— Requirement —
Exactly the lines from the top of the records below through the one containing "professionnelles, d’ici le" must be set down, with no line added or dropped.

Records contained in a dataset
* * *
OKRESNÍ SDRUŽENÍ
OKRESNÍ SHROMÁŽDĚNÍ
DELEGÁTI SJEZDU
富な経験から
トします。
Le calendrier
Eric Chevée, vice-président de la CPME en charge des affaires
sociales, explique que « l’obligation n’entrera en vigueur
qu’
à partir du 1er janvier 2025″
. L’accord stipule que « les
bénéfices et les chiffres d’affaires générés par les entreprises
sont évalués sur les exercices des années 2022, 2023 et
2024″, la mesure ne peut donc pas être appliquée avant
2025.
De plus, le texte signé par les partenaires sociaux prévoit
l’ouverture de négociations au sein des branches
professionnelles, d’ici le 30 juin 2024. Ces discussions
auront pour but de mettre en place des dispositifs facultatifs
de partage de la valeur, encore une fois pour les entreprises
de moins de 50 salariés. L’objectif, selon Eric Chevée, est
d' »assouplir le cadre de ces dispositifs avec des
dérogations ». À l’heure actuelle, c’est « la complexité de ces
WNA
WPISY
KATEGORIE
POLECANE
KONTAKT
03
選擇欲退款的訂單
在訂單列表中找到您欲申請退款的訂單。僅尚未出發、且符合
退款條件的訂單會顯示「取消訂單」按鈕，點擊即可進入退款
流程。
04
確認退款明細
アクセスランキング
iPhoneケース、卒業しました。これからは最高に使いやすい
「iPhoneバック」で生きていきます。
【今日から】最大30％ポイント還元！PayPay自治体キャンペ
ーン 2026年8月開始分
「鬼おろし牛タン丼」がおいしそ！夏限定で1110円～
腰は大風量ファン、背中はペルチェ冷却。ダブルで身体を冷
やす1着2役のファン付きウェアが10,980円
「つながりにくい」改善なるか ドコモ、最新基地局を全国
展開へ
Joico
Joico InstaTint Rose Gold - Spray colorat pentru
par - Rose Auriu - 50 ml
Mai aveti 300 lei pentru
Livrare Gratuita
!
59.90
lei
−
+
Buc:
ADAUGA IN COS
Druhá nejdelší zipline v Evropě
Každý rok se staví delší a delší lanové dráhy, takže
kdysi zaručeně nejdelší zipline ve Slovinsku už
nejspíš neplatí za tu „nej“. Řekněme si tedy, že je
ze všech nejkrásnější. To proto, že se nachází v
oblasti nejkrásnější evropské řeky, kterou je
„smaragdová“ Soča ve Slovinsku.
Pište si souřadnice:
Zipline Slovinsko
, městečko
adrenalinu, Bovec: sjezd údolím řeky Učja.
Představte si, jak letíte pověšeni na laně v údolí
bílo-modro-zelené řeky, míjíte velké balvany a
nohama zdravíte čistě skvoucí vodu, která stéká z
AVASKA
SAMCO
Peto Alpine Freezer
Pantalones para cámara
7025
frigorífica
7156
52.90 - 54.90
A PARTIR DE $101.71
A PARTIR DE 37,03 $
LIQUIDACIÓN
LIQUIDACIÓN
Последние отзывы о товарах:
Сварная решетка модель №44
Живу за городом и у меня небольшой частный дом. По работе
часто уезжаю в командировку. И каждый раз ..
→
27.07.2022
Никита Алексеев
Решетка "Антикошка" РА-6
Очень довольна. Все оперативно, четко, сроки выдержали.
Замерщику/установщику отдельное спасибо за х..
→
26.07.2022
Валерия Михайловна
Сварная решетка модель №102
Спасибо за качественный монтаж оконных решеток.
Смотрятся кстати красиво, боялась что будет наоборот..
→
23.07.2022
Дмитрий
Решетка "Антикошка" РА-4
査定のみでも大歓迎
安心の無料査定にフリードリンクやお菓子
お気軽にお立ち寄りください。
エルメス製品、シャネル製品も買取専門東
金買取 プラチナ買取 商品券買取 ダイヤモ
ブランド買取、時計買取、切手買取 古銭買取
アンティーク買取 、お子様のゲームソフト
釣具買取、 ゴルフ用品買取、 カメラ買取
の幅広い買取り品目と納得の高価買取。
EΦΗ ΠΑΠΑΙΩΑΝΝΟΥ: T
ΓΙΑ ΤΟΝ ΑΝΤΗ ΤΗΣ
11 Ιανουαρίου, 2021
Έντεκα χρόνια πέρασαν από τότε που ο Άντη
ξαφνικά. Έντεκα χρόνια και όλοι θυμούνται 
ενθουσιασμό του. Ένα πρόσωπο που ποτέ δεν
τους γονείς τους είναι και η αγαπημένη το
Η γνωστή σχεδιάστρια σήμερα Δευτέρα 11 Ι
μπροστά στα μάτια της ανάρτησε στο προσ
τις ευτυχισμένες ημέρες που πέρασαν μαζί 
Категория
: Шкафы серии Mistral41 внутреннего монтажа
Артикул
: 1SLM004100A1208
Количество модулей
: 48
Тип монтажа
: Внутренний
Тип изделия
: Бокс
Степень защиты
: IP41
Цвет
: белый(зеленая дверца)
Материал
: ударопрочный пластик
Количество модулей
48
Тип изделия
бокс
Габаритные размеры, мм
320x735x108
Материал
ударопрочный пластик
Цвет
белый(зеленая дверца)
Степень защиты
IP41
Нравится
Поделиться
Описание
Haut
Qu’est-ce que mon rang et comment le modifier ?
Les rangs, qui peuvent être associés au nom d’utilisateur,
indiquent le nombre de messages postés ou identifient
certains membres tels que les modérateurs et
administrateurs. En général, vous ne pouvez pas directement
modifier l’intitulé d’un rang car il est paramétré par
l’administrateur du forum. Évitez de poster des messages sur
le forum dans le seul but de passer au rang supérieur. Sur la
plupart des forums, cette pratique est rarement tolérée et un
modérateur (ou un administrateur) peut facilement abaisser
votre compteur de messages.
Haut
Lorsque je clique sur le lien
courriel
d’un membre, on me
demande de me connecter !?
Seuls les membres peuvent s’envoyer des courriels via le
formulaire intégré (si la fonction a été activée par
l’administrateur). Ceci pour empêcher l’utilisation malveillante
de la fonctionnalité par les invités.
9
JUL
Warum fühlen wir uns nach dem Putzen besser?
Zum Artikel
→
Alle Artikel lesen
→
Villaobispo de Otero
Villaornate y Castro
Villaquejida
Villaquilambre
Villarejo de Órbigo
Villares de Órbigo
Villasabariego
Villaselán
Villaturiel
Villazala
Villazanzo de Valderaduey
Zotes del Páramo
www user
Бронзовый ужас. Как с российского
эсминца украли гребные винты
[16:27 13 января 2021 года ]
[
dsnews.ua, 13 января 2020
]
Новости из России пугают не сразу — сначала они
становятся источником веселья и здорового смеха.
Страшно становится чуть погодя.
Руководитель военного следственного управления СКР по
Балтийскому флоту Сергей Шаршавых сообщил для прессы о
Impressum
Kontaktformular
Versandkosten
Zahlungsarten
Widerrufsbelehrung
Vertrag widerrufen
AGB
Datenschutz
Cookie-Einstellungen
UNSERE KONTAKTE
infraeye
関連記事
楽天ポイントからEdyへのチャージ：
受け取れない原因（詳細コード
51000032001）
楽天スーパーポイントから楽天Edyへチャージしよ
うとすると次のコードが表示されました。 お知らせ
* * *
— Response to this task —
OKRESNÍ SDRUŽENÍ
OKRESNÍ SHROMÁŽDĚNÍ
DELEGÁTI SJEZDU
富な経験から
トします。
Le calendrier
Eric Chevée, vice-président de la CPME en charge des affaires
sociales, explique que « l’obligation n’entrera en vigueur
qu’
à partir du 1er janvier 2025″
. L’accord stipule que « les
bénéfices et les chiffres d’affaires générés par les entreprises
sont évalués sur les exercices des années 2022, 2023 et
2024″, la mesure ne peut donc pas être appliquée avant
2025.
De plus, le texte signé par les partenaires sociaux prévoit
l’ouverture de négociations au sein des branches
professionnelles, d’ici le 30 juin 2024. Ces discussions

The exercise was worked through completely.